Critical vulnerability in Subaru Starlink service allows hackers to steal cars in the US and Canada

Cybersecurity researchers have discovered a vulnerability in Subaru’s Starlink service that allows hackers to remotely track, control and steal cars using only the license plate. The problem was fixed 24 hours after discovery.

Researchers Sam Curry and Shubham Shah have discovered a critical vulnerability in Subaru’s Starlink service. It allowed hackers to gain access to user accounts in the US, Canada and Japan if they knew the victim’s license plate, last name, ZIP code, email or phone number. Exploiting this vulnerability would have allowed:

• remotely start or stop the engine, lock/unlock the doors and get the current location of the car;
• track the history of the car’s movements for the last year with an accuracy of up to 5 meters;
• access users’ personal information, including address, payment details, and vehicle PIN.
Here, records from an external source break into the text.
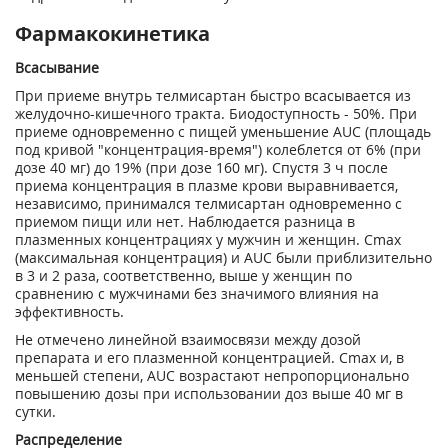
Фармакокинетика
Всасывание
При приеме внутрь телмисартан быстро всасывается из
желудочно-кишечного тракта. Биодоступность - 50%. При
приеме одновременно с пищей уменьшение AUC (площадь
под кривой "концентрация-время") колеблется от 6% (при
дозе 40 мг) до 19% (при дозе 160 мг). Спустя 3 ч после
приема концентрация в плазме крови выравнивается,
независимо, принимался телмисартан одновременно с
приемом пищи или нет. Наблюдается разница в
плазменных концентрациях у мужчин и женщин. С
max
(максимальная концентрация) и AUC были приблизительно
в 3 и 2 раза, соответственно, выше у женщин по
сравнению с мужчинами без значимого влияния на
эффективность.
Не отмечено линейной взаимосвязи между дозой
препарата и его плазменной концентрацией. С
m
ах
и, в
меньшей степени, AUC возрастают непропорционально
повышению дозы при использовании доз выше 40 мг в
сутки.
Распределение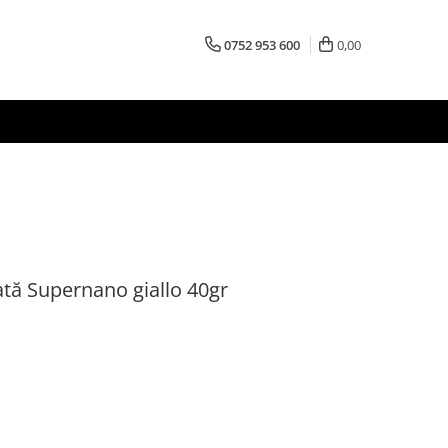
0752 953 600
0,00
lată Supernano giallo 40gr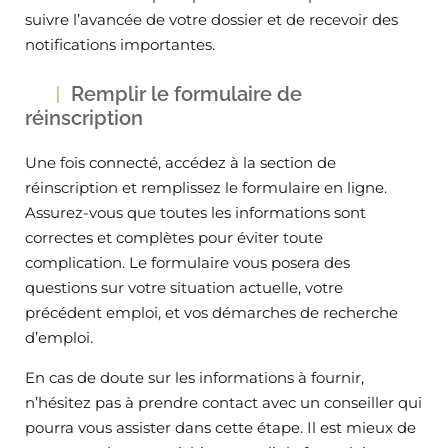
suivre l’avancée de votre dossier et de recevoir des
notifications importantes.
Remplir le formulaire de
réinscription
Une fois connecté, accédez à la section de
réinscription et remplissez le formulaire en ligne.
Assurez-vous que toutes les informations sont
correctes et complètes pour éviter toute
complication. Le formulaire vous posera des
questions sur votre situation actuelle, votre
précédent emploi, et vos démarches de recherche
d’emploi.
En cas de doute sur les informations à fournir,
n’hésitez pas à prendre contact avec un conseiller qui
pourra vous assister dans cette étape. Il est mieux de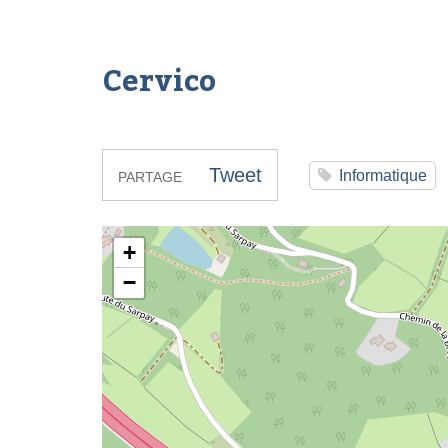
Cervico
Tweet
Informatique
PARTAGE
Cervico
+
−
Subaru’s Starlink is an Internet-connected car service that provides convenient remote control and tracking of a vehicle. The vulnerability was linked to the “resetPassword.json” tool, which allowed access to the account through the administration panel, as it could change the password without confirmation.

The issue was resolved within 24 hours, and Subaru confirmed that the vulnerability was not exploited. The Subaru Starlink vulnerability highlights the importance of strict cybersecurity measures in Internet-connected cars. Researchers once again emphasize the need to constantly test and improve the security of automotive systems.